請求項1記載の組換え宿主細胞を含む、細胞培養物。
前記細胞培養物が脂肪酸誘導体組成物を含み、該脂肪酸誘導体組成物が、脂肪酸、脂肪エステル、脂肪アルデヒド、アルカン、末端オレフィン、内部オレフィン、およびケトンからなる群より選択される少なくとも1つの脂肪酸誘導体を含む、請求項2記載の細胞培養物。
前記脂肪酸誘導体が、
a）C₆、C₈、C₁₀、C₁₂、C₁₃、C₁₄、C₁₅、C₁₆、C₁₇、もしくはC₁₈脂肪酸誘導体であるか、または
b）C10:1、C12:1、C14:1、C16:1、もしくはC18:1不飽和脂肪酸誘導体である、
請求項3記載の細胞培養物。
前記脂肪酸誘導体組成物が不飽和脂肪酸誘導体を含む、請求項3記載の細胞培養物。
前記脂肪酸誘導体組成物が飽和脂肪酸誘導体を含む、請求項3記載の細胞培養物。
前記脂肪酸誘導体組成物が分枝鎖脂肪酸誘導体を含む、請求項3記載の細胞培養物。
前記組換え宿主細胞が、該組換え宿主細胞と同じ条件下で培養された場合の対応する野生型宿主細胞の力価よりも少なくとも約5％高い力価を有する、請求項2記載の細胞培養物。

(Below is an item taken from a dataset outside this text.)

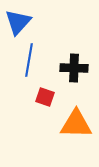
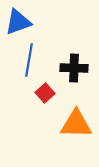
blue triangle: rotated 28 degrees clockwise
red square: moved 4 px up; rotated 30 degrees clockwise
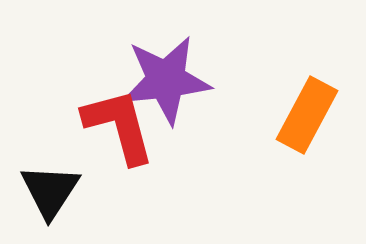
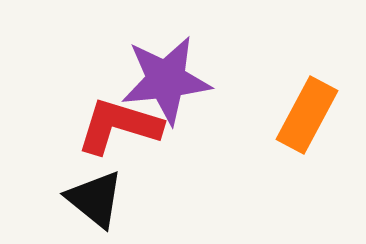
red L-shape: rotated 58 degrees counterclockwise
black triangle: moved 45 px right, 8 px down; rotated 24 degrees counterclockwise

前記組換え宿主細胞が約1g/L〜約70g/Lの力価を有する、請求項8記載の細胞培養物。
前記組換え宿主細胞が少なくとも約10％〜約40％の収量を有し、好ましくは約25％の収量を有する、請求項2記載の細胞培養物。
前記産生能が約0.7mg/L/hr〜約3g/L/hrの範囲にわたる、請求項2記載の細胞培養物。